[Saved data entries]
====

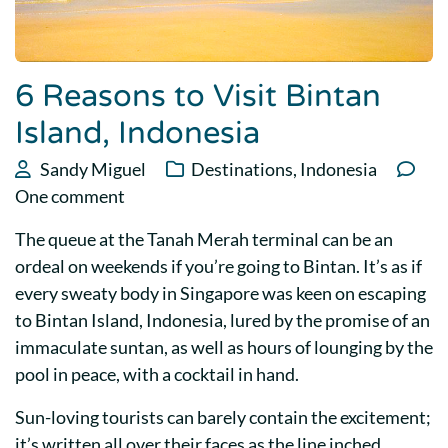
6 Reasons to Visit Bintan
Island, Indonesia
Sandy Miguel
Destinations
,
Indonesia
One comment
The queue at the Tanah Merah terminal can be an
ordeal on weekends if you’re going to Bintan. It’s as if
every sweaty body in Singapore was keen on escaping
to Bintan Island, Indonesia, lured by the promise of an
immaculate suntan, as well as hours of lounging by the
pool in peace, with a cocktail in hand.
Sun-loving tourists can barely contain the excitement;
it’s written all over their faces as the line inched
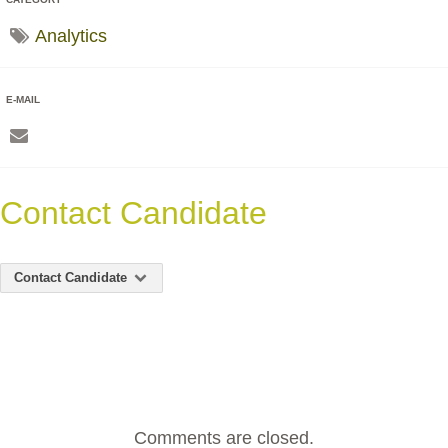
Analytics
E-MAIL
Contact Candidate
Contact Candidate
Comments are closed.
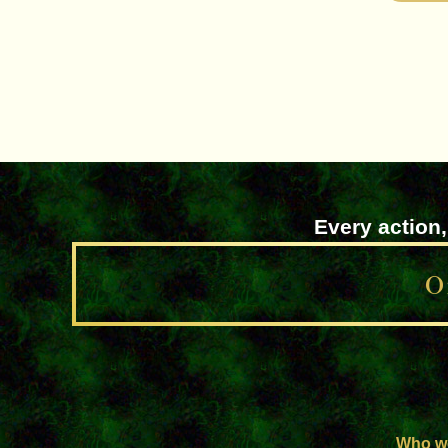
Every action,
O
Who w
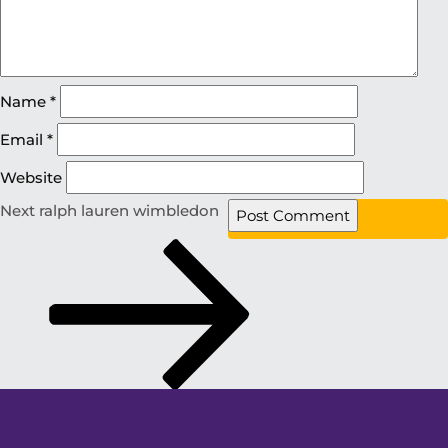
Name
*
Email
*
Website
Next
ralph lauren wimbledon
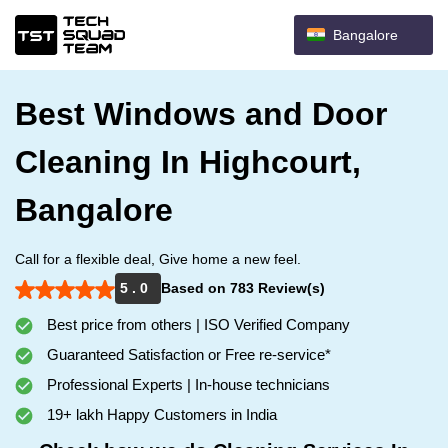
Bangalore
Best Windows and Door
Cleaning In Highcourt,
Bangalore
Call for a flexible deal, Give home a new feel.
5 . 0
Based on 783 Review(s)
Best price from others | ISO Verified Company
Guaranteed Satisfaction or Free re-service*
Professional Experts | In-house technicians
19+ lakh Happy Customers in India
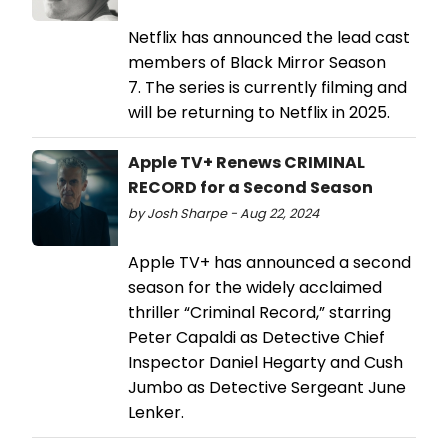
Netflix has announced the lead cast
members of Black Mirror Season
7. The series is currently filming and
will be returning to Netflix in 2025.
Apple TV+ Renews CRIMINAL
RECORD for a Second Season
by Josh Sharpe - Aug 22, 2024
Apple TV+ has announced a second
season for the widely acclaimed
thriller “Criminal Record,” starring
Peter Capaldi as Detective Chief
Inspector Daniel Hegarty and Cush
Jumbo as Detective Sergeant June
Lenker.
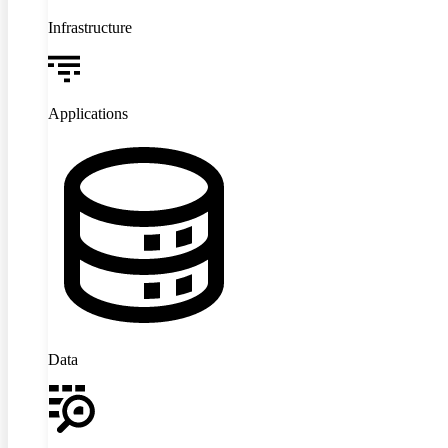
Infrastructure
Applications
Data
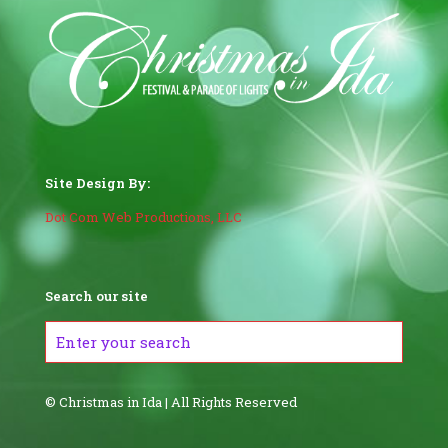
Site Design By:
Dot Com Web Productions, LLC
Search our site
© Christmas in Ida | All Rights Reserved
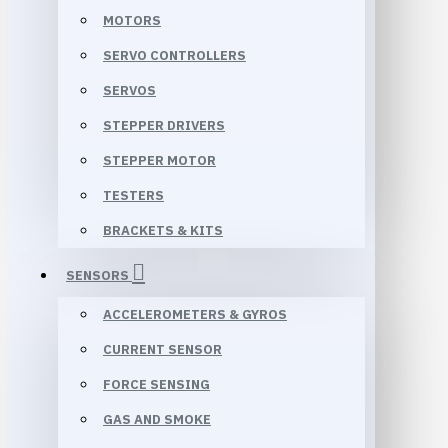
MOTORS
SERVO CONTROLLERS
SERVOS
STEPPER DRIVERS
STEPPER MOTOR
TESTERS
BRACKETS & KITS
SENSORS
ACCELEROMETERS & GYROS
CURRENT SENSOR
FORCE SENSING
GAS AND SMOKE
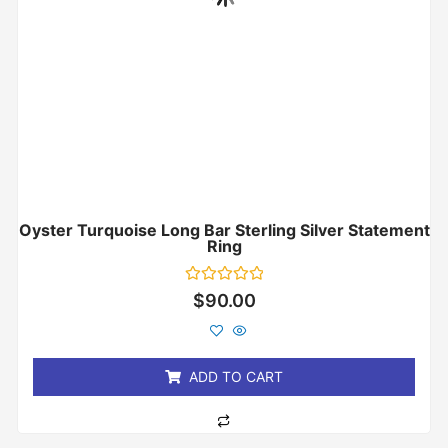
Oyster Turquoise Long Bar Sterling Silver Statement
Ring
Rated
$
90.00
0
out
of
5
ADD TO CART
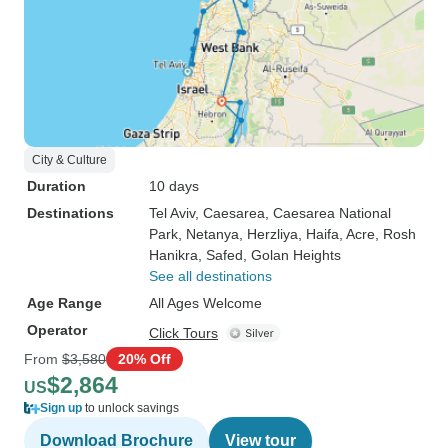
City & Culture
Duration
10 days
Destinations
Tel Aviv
, Caesarea
, Caesarea National
Park
, Netanya
, Herzliya
, Haifa
, Acre
, Rosh
Hanikra
, Safed
, Golan Heights
See all destinations
Age Range
All Ages Welcome
Operator
Click Tours
From
$3,580
20% Off
$2,864
US
Sign up
to unlock savings
Download Brochure
View tour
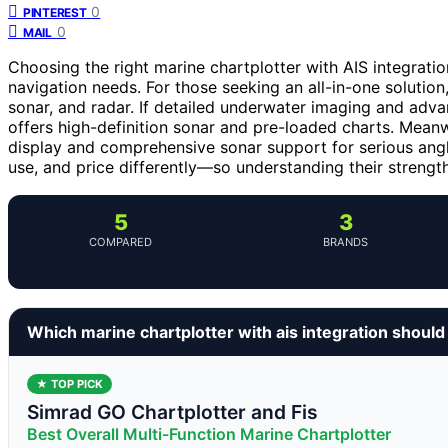
0
PINTEREST
0
MAIL
Choosing the right marine chartplotter with AIS integrati
navigation needs. For those seeking an all-in-one solution
sonar, and radar. If detailed underwater imaging and adva
offers high-definition sonar and pre-loaded charts. Meanw
display and comprehensive sonar support for serious angle
use, and price differently—so understanding their strength
5
3
COMPARED
BRANDS
Which marine chartplotter with ais integration shoul
★ TOP PICK
Simrad GO Chartplotter and Fis
Best Overall Multi-Function Marine Chartplotter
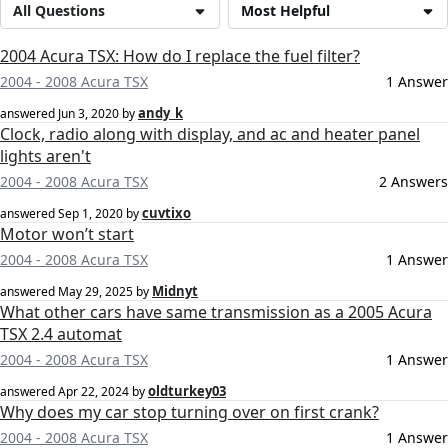
All Questions
Most Helpful
2004 Acura TSX: How do I replace the fuel filter?
2004 - 2008 Acura TSX
1 Answer
andy_k
answered
Jun 3, 2020
by
Clock, radio along with display, and ac and heater panel
lights aren't
2004 - 2008 Acura TSX
2 Answers
cuvtixo
answered
Sep 1, 2020
by
Motor won’t start
2004 - 2008 Acura TSX
1 Answer
Midnyt
answered
May 29, 2025
by
What other cars have same transmission as a 2005 Acura
TSX 2.4 automat
2004 - 2008 Acura TSX
1 Answer
oldturkey03
answered
Apr 22, 2024
by
Why does my car stop turning over on first crank?
2004 - 2008 Acura TSX
1 Answer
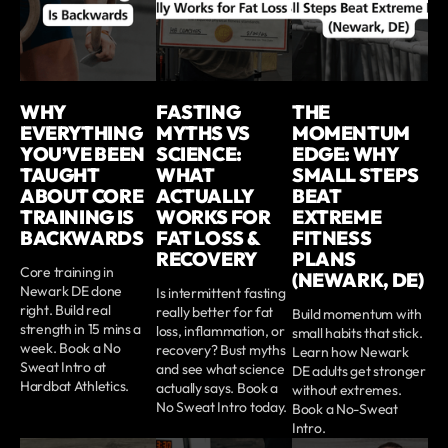
WHY
FASTING
THE
EVERYTHING
MYTHS VS
MOMENTUM
YOU’VE BEEN
SCIENCE:
EDGE: WHY
TAUGHT
WHAT
SMALL STEPS
ABOUT CORE
ACTUALLY
BEAT
TRAINING IS
WORKS FOR
EXTREME
BACKWARDS
FAT LOSS &
FITNESS
RECOVERY
PLANS
Core training in
(NEWARK, DE)
Newark DE done
Is intermittent fasting
right. Build real
really better for fat
Build momentum with
strength in 15 mins a
loss, inflammation, or
small habits that stick.
week. Book a No
recovery? Bust myths
Learn how Newark
Sweat Intro at
and see what science
DE adults get stronger
Hardbat Athletics.
actually says. Book a
without extremes.
No Sweat Intro today.
Book a No-Sweat
Intro.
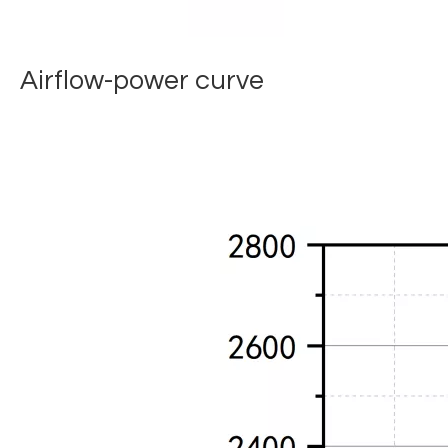
Airflow-power curve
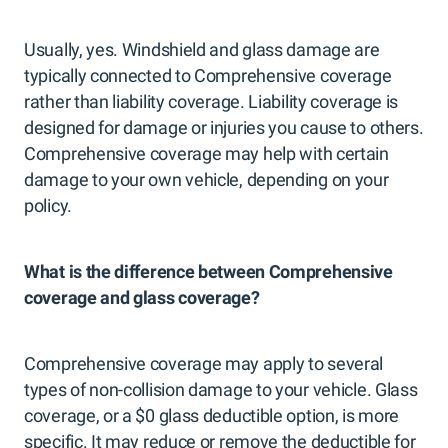
Usually, yes. Windshield and glass damage are
typically connected to Comprehensive coverage
rather than liability coverage. Liability coverage is
designed for damage or injuries you cause to others.
Comprehensive coverage may help with certain
damage to your own vehicle, depending on your
policy.
What is the difference between Comprehensive
coverage and glass coverage?
Comprehensive coverage may apply to several
types of non-collision damage to your vehicle. Glass
coverage, or a $0 glass deductible option, is more
specific. It may reduce or remove the deductible for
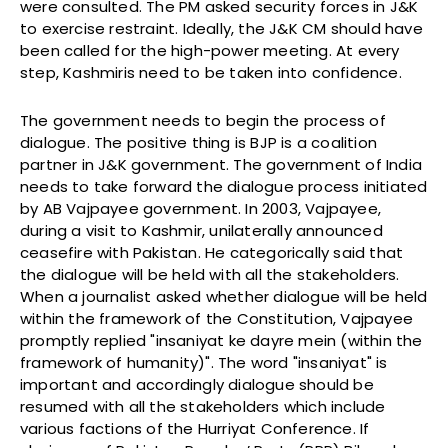
were consulted. The PM asked security forces in J&K
to exercise restraint. Ideally, the J&K CM should have
been called for the high-power meeting. At every
step, Kashmiris need to be taken into confidence.
The government needs to begin the process of
dialogue. The positive thing is BJP is a coalition
partner in J&K government. The government of India
needs to take forward the dialogue process initiated
by AB Vajpayee government. In 2003, Vajpayee,
during a visit to Kashmir, unilaterally announced
ceasefire with Pakistan. He categorically said that
the dialogue will be held with all the stakeholders.
When a journalist asked whether dialogue will be held
within the framework of the Constitution, Vajpayee
promptly replied "insaniyat ke dayre mein (within the
framework of humanity)". The word "insaniyat" is
important and accordingly dialogue should be
resumed with all the stakeholders which include
various factions of the Hurriyat Conference. If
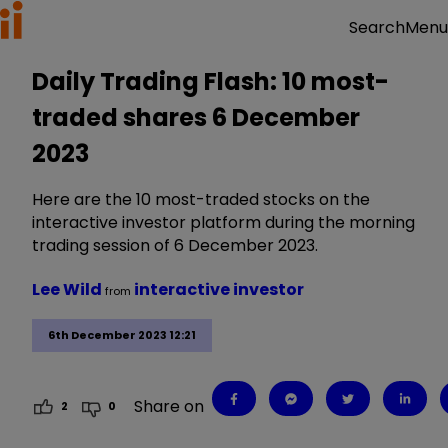
Menu
Search
Daily Trading Flash: 10 most-
traded shares 6 December
2023
Here are the 10 most-traded stocks on the
interactive investor platform during the morning
trading session of 6 December 2023.
Lee Wild
interactive investor
from
6th December 2023 12:21
Share on
2
0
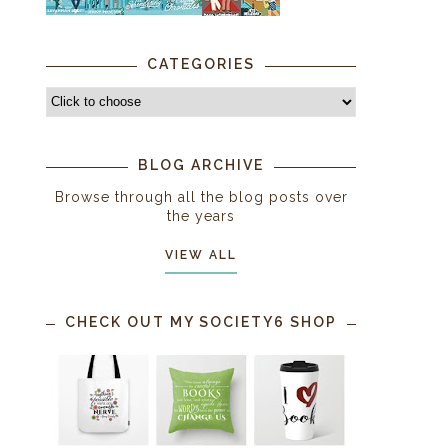
CATEGORIES
BLOG ARCHIVE
Browse through all the blog posts over
the years
VIEW ALL
CHECK OUT MY SOCIETY6 SHOP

====

From the entries above, copy exactly the lines starting at the one with "by AB Vajpayee" and stopping at the one with "BLOG ARCHIVE", keeping both ends. Drop the pictures.

by AB Vajpayee government. In 2003, Vajpayee,
during a visit to Kashmir, unilaterally announced
ceasefire with Pakistan. He categorically said that
the dialogue will be held with all the stakeholders.
When a journalist asked whether dialogue will be held
within the framework of the Constitution, Vajpayee
promptly replied "insaniyat ke dayre mein (within the
framework of humanity)". The word "insaniyat" is
important and accordingly dialogue should be
resumed with all the stakeholders which include
various factions of the Hurriyat Conference. If
Menu
Search
Daily Trading Flash: 10 most-
traded shares 6 December
2023
Here are the 10 most-traded stocks on the
interactive investor platform during the morning
trading session of 6 December 2023.
Lee Wild
interactive investor
from
6th December 2023 12:21
Share on
2
0
CATEGORIES
BLOG ARCHIVE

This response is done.